Task brief:
Only the pictures are to be left out, and the rest of the entries should be reproduced exactly.

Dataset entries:
────

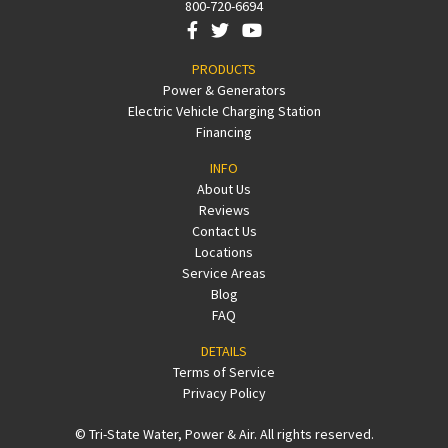
800-720-6694
PRODUCTS
Power & Generators
Electric Vehicle Charging Station
Financing
INFO
About Us
Reviews
Contact Us
Locations
Service Areas
Blog
FAQ
DETAILS
Terms of Service
Privacy Policy
© Tri-State Water, Power & Air. All rights reserved.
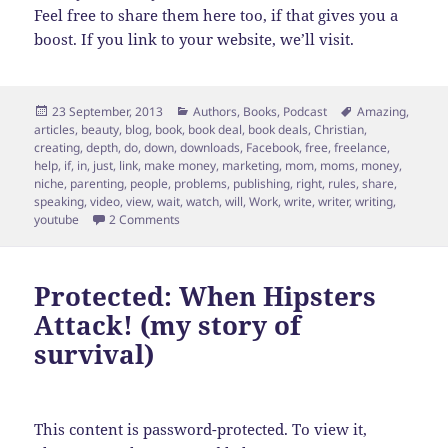
Feel free to share them here too, if that gives you a
boost. If you link to your website, we’ll visit.
Posted
Categories
Tags
23 September, 2013
Authors
,
Books
,
Podcast
Amazing
,
on
articles
,
beauty
,
blog
,
book
,
book deal
,
book deals
,
Christian
,
creating
,
depth
,
do
,
down
,
downloads
,
Facebook
,
free
,
freelance
,
help
,
if
,
in
,
just
,
link
,
make money
,
marketing
,
mom
,
moms
,
money
,
niche
,
parenting
,
people
,
problems
,
publishing
,
right
,
rules
,
share
,
speaking
,
video
,
view
,
wait
,
watch
,
will
,
Work
,
write
,
writer
,
writing
,
on Video followup: Moms Don’t Wait for that Bo
youtube
2 Comments
Protected: When Hipsters
Attack! (my story of
survival)
This content is password-protected. To view it,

────

Task solution:
800-720-6694
PRODUCTS
Power & Generators
Electric Vehicle Charging Station
Financing
INFO
About Us
Reviews
Contact Us
Locations
Service Areas
Blog
FAQ
DETAILS
Terms of Service
Privacy Policy
© Tri-State Water, Power & Air. All rights reserved.
Feel free to share them here too, if that gives you a
boost. If you link to your website, we’ll visit.
Posted
Categories
Tags
23 September, 2013
Authors
,
Books
,
Podcast
Amazing
,
on
articles
,
beauty
,
blog
,
book
,
book deal
,
book deals
,
Christian
,
creating
,
depth
,
do
,
down
,
downloads
,
Facebook
,
free
,
freelance
,
help
,
if
,
in
,
just
,
link
,
make money
,
marketing
,
mom
,
moms
,
money
,
niche
,
parenting
,
people
,
problems
,
publishing
,
right
,
rules
,
share
,
speaking
,
video
,
view
,
wait
,
watch
,
will
,
Work
,
write
,
writer
,
writing
,
on Video followup: Moms Don’t Wait for that Bo
youtube
2 Comments
Protected: When Hipsters
Attack! (my story of
survival)
This content is password-protected. To view it,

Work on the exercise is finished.